For instance, a long time ago I worked on classification rules based on electronic medical records data to classify someone based on hand written/typed notes whether they had a certain psychological phenotype, and we wanted to make sure that we identified a cohort of people who were very likely to have that phenotype so that we could invite them to join a future genetic study of that phenotype. For that reason we placed high value on correctly removing non-cases from our “predicted positives/cases” and therefore required a specificity of 95% and chose the cut off that way.

One of those studies is here

“For the algorithm using natural language processing, performance of the logistic regression model was assessed by using receiver operating curve (ROC) analysis for models in which specificity was set at the desired threshold of 95%. The overall performance of this algorithm, referred to as 95-NLP, was summarized by using the area under the ROC curve (AUC). Performance of the case and control classification compared with the in-person validation study was assessed by using the PPV for the algorithm classification relative to the SCID classification.

But there are other ways, such as optimizing both sensitivity and specificity which would give you the highest point off the diagonal. There are also many other ways to evaluate prediction accuracy (see again Pepe’s book, and others).

Rmd vs html

I would still like to talk a little more about differences between html output and rmd coding. Since I won’t be sharing my code necessarily, I want to make sure that what I provide is viewed in the way I want it (if that makes sense).

This really depends on what your output looks like. My one tip if you are sharing an Rmd is to never print out regular R output, and always format it in some way. This means:

  • Use nice html tables such as gt() or kable() for any kind of data frame/tibble output
  • Don’t print out summary(glm_fit) or any kind of default R modeling output, but use tools like tidy::broom() with gt() to clean up a table, or make a plot from the results, or use built in summary tools like gtsummary() or finalfit().
  • If you have large tables you hope to show, try using DT::datatable().
DT::datatable(mtcars)

I often hide the code using code folding. so that my collaborators don’t see the code automatically, but it is still in the document for reproducibility.

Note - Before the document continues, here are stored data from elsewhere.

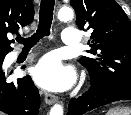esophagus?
<instances>
[{"instance_id":"1","label":"esophagus","mask_w":131,"mask_h":115,"mask_svg":"<svg viewBox=\"0 0 131 115\" xmlns=\"http://www.w3.org/2000/svg\"><path fill=\"white\" fill-rule=\"evenodd\" d=\"M44 98H45V102L49 105H52L57 101V97L48 92L45 93Z\"/></svg>"}]
</instances>
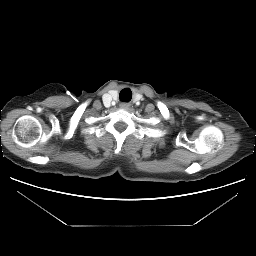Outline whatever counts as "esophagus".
<instances>
[{
	"label": "esophagus",
	"mask_w": 256,
	"mask_h": 256,
	"mask_svg": "<svg viewBox=\"0 0 256 256\" xmlns=\"http://www.w3.org/2000/svg\"><path fill=\"white\" fill-rule=\"evenodd\" d=\"M127 107V104H120V108L125 109Z\"/></svg>",
	"instance_id": "34e87169"
}]
</instances>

I would also read up on all the R Markdown options and advanced uses in

Machine Learning

There was a request for resources to learn more about machine learning and more advanced statistical modeling. I so wish we had more time for this, because this is the truly fun part!

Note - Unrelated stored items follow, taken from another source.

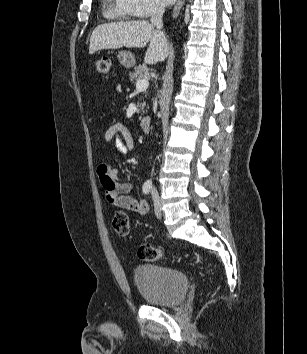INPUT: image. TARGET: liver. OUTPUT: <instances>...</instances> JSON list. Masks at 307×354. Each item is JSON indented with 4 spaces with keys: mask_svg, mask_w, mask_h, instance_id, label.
<instances>
[{
    "mask_svg": "<svg viewBox=\"0 0 307 354\" xmlns=\"http://www.w3.org/2000/svg\"><path fill=\"white\" fill-rule=\"evenodd\" d=\"M149 43L144 62H162L169 54L165 34L146 20L120 21L97 26L92 32L89 54L103 49L143 48Z\"/></svg>",
    "mask_w": 307,
    "mask_h": 354,
    "instance_id": "obj_1",
    "label": "liver"
}]
</instances>
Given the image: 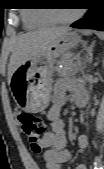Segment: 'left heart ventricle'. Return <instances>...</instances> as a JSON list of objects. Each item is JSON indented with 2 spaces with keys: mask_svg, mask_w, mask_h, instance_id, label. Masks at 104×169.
I'll return each instance as SVG.
<instances>
[{
  "mask_svg": "<svg viewBox=\"0 0 104 169\" xmlns=\"http://www.w3.org/2000/svg\"><path fill=\"white\" fill-rule=\"evenodd\" d=\"M58 17L67 18L74 14V9H63L55 11Z\"/></svg>",
  "mask_w": 104,
  "mask_h": 169,
  "instance_id": "left-heart-ventricle-1",
  "label": "left heart ventricle"
}]
</instances>
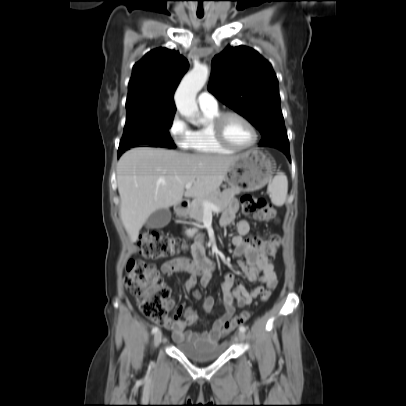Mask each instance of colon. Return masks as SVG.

In last year’s version of this class, Dr. Ted Laderas covered tidymodels and some machine learning topics, so I highly recommend watching those videos in class 9 and class 10.

There are more resources on the class readings page, but good places to start are

  • R for Data Science chapters on modeling
  • Tidy Modeling with R book by Max Kuhn and Julia Silge.
  • Julia Silge’s #TidyTuesday prediction screencasts for a quick overview of fitting models and evaluating them, for example this one on chocolate ratings.
  • The learning materials on tidymodels.org
  • And here’s a nice explanation of an unsupervised learning method PCA by Drs. Alison Horst, Allison Hill (formerly of OHSU, now at Rstudio), and Kristen Gorman.

Clearest Points

Missing data, data summary with regression tables and table 1 packages, saving excel files, biostats tie in.

I’m glad this rapid fire stats session wasn’t too confusing for most!

Other

Thank you so much for all the nice messages about how this class has been very useful. I hope this provides a foundation to go out and learn more R on your own. Once you get past the initial “steep learning curve” it’s really not hard to get to a point where you are an R master!

Thank you to our TA Colin for his careful and detailed feedback in grading!

I know there’s a risk of feedback fatigue with all these surveys but it has been so helpful to hear how the class is going for everyone and what worked and what didn’t. OHSU/PSU SPH doesn’t see these surveys, so I would also appreciate if you fill out the end of quarter official survey to let them know this class is useful and should be a permanent fixture on the schedule, or any other positive or negative feedback that you might have.